Broad Institute of MIT and Harvard, Cambridge, MA, USA.
Data Sciences Platform, Broad Institute of MIT and Harvard, Cambridge, MA, USA.
Nat Methods. 2023 Apr;20(4):559-568. doi: 10.1038/s41592-023-01799-x. Epub 2023 Mar 23.

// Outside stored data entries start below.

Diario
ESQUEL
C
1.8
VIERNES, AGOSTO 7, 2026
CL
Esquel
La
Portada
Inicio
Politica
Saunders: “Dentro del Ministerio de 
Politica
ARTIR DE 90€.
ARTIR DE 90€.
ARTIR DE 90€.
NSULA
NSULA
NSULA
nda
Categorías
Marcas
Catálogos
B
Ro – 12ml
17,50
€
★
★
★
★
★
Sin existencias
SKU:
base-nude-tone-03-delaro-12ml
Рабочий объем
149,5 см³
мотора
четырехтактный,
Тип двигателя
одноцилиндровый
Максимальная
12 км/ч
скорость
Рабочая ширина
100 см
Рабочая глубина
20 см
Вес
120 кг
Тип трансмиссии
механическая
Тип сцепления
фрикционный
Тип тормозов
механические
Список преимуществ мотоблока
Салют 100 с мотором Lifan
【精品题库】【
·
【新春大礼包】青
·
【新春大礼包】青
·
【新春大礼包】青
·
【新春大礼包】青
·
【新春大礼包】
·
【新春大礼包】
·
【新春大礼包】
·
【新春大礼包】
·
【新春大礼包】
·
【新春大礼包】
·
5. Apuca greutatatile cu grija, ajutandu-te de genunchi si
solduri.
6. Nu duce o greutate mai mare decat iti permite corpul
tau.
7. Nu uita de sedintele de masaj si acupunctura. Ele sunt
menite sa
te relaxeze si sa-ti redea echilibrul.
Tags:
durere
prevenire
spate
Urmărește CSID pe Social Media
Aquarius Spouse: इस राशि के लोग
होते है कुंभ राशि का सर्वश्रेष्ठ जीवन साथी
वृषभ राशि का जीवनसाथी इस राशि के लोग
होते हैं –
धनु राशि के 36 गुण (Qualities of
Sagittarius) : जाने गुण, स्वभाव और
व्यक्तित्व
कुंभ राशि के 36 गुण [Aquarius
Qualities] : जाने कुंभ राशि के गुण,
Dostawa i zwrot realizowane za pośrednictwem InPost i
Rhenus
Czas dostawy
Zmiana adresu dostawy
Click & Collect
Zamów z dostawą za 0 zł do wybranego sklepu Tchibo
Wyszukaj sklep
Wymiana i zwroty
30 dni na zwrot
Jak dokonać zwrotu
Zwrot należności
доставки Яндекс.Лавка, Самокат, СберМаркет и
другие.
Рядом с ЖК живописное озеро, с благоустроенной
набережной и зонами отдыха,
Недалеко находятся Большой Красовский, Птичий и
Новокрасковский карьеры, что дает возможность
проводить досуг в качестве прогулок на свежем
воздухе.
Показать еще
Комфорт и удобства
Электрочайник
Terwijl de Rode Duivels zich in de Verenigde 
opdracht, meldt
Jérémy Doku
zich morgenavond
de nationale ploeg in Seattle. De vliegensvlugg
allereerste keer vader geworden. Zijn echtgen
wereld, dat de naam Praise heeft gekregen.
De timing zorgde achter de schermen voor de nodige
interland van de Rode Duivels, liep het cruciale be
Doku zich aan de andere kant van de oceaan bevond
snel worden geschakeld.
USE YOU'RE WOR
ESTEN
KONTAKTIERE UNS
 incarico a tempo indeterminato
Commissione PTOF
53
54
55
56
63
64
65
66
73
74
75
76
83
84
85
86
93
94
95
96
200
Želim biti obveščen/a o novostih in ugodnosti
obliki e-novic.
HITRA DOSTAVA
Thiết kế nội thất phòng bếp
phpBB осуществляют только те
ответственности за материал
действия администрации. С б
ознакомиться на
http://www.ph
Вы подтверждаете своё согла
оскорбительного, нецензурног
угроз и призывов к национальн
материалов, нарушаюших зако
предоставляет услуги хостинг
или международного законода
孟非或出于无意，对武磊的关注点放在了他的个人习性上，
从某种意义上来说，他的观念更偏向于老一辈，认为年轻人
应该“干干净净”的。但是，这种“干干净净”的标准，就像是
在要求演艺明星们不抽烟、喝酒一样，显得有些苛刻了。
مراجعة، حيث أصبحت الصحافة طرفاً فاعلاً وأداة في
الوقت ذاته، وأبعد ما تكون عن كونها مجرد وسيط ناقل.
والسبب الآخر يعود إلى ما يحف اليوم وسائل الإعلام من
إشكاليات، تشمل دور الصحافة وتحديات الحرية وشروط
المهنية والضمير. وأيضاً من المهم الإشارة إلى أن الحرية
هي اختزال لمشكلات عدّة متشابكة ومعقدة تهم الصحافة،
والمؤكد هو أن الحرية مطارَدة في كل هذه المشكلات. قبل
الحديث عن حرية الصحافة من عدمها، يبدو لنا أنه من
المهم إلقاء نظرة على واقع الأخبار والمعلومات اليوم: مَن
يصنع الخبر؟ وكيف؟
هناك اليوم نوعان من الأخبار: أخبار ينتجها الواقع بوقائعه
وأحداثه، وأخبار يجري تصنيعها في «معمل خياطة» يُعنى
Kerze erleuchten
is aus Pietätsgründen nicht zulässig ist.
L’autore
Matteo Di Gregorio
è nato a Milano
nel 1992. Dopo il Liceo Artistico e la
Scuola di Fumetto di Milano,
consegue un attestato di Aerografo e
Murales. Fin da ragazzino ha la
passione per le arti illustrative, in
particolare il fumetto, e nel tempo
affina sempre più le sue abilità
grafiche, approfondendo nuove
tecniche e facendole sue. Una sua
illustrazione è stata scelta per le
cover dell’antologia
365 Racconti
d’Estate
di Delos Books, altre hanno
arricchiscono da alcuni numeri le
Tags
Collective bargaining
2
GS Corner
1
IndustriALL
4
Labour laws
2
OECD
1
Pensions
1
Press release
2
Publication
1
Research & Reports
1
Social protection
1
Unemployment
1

Structural variants (SVs) are a major driver of genetic diversity and disease in the human genome and their discovery is imperative to advances in precision medicine. Existing SV callers rely on hand-engineered features and heuristics to model SVs, which cannot scale to the vast diversity of SVs nor fully harness the information available in sequencing datasets. Here we propose an extensible deep-learning framework, Cue, to call and genotype SVs that can learn complex SV abstractions directly from the data. At a high level, Cue converts alignments to images that encode SV-informative signals and uses a stacked hourglass convolutional neural network to predict the type, genotype and genomic locus of the SVs captured in each image. We show that Cue outperforms the state of the art in the detection of several classes of SVs on synthetic and real short-read data and that it can be easily extended to other sequencing platforms, while achieving competitive performance.
结构变异(SV)是人类基因组中遗传多样性和疾病的主要驱动因素,其发现对于精准医学的发展至关重要。现有的 SV 调用器依赖于手工设计的特征和启发式方法来对 SV 进行建模,这既不能扩展到 SV 的巨大多样性,也不能充分利用测序数据集中的可用信息。在这里,我们提出了一个可扩展的深度学习框架 Cue,用于调用和基因分型 SV,可以直接从数据中学习复杂的 SV 抽象概念。在较高的层次上,Cue 将比对转换为图像,这些图像编码了与 SV 相关的信号,并使用堆叠沙漏卷积神经网络来预测每个图像中捕获的 SV 的类型、基因型和基因组位置。我们表明,Cue 在合成和真实短读数据上检测几种类型的 SV 的性能优于现有技术,并且可以轻松扩展到其他测序平台,同时实现有竞争力的性能。